PROBLEM STATEMENT:
Say how many lines of the entries below include "deposits", giving nothing but that number.

___ EXTRACTED MATERIAL ___

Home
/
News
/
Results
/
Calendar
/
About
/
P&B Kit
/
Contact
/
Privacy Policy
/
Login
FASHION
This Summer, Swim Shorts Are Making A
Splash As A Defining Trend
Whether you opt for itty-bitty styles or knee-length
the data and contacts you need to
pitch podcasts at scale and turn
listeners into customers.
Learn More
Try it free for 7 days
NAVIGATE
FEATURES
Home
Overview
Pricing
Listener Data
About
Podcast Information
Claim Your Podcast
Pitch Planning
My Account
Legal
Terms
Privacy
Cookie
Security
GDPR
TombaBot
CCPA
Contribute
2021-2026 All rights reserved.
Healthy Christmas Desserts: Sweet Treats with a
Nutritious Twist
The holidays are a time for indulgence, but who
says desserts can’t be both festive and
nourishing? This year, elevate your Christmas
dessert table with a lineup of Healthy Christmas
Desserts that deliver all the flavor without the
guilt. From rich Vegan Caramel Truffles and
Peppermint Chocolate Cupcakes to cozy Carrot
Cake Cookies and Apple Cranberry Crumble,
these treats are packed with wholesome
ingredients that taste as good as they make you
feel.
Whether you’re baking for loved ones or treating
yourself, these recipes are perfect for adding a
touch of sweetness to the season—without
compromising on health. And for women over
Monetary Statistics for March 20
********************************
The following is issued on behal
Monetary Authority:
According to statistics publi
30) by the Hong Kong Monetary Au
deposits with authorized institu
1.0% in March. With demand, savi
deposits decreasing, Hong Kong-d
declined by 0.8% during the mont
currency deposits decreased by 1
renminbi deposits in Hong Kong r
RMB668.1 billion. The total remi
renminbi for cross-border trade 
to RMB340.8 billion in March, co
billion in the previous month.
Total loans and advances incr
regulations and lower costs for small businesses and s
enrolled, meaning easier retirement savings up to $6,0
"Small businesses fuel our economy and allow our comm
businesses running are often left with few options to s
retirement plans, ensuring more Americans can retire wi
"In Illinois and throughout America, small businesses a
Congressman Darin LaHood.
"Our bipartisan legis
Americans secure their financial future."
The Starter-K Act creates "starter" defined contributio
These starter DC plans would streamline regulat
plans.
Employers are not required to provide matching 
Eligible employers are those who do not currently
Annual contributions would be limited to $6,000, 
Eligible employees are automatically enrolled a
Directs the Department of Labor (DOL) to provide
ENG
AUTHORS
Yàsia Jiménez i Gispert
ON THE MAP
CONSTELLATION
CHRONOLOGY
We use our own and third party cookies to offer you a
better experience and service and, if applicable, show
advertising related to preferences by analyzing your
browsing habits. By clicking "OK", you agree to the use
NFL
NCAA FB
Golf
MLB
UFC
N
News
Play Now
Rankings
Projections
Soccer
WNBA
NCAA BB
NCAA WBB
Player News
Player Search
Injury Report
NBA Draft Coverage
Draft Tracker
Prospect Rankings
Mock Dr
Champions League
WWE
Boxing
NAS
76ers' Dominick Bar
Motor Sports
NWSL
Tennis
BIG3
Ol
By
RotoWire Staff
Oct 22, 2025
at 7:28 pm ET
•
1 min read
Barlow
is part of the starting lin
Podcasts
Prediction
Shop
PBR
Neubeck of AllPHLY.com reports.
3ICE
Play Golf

___
___ EXTRACTED MATERIAL ___

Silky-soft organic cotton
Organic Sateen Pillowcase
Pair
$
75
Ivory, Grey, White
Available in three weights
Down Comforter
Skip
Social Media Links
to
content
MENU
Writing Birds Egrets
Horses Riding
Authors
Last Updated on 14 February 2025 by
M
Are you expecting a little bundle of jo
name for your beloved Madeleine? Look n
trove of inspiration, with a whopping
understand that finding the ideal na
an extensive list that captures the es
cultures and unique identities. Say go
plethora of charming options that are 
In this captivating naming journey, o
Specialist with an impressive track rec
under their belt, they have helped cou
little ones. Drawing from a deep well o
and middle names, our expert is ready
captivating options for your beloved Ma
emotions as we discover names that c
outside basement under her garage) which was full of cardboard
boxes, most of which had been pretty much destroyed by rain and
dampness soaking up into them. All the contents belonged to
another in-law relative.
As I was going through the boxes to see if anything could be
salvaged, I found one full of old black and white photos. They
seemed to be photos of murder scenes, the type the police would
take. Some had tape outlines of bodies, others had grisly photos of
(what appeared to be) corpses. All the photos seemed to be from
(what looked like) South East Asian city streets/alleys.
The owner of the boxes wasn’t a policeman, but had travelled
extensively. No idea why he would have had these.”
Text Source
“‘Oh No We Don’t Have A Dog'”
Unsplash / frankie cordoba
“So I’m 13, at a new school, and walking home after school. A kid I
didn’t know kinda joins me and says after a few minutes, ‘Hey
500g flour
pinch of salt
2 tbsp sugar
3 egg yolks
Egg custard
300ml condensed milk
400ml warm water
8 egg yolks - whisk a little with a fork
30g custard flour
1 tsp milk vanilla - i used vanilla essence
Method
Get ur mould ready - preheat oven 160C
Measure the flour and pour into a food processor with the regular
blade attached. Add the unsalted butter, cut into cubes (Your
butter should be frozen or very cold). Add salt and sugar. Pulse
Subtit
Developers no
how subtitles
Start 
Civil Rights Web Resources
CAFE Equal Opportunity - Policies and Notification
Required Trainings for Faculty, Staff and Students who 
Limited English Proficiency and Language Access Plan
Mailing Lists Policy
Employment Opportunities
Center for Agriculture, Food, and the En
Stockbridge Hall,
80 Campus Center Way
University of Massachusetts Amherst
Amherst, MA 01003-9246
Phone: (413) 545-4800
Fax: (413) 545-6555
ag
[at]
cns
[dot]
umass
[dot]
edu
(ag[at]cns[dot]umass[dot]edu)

___

RESULT:
4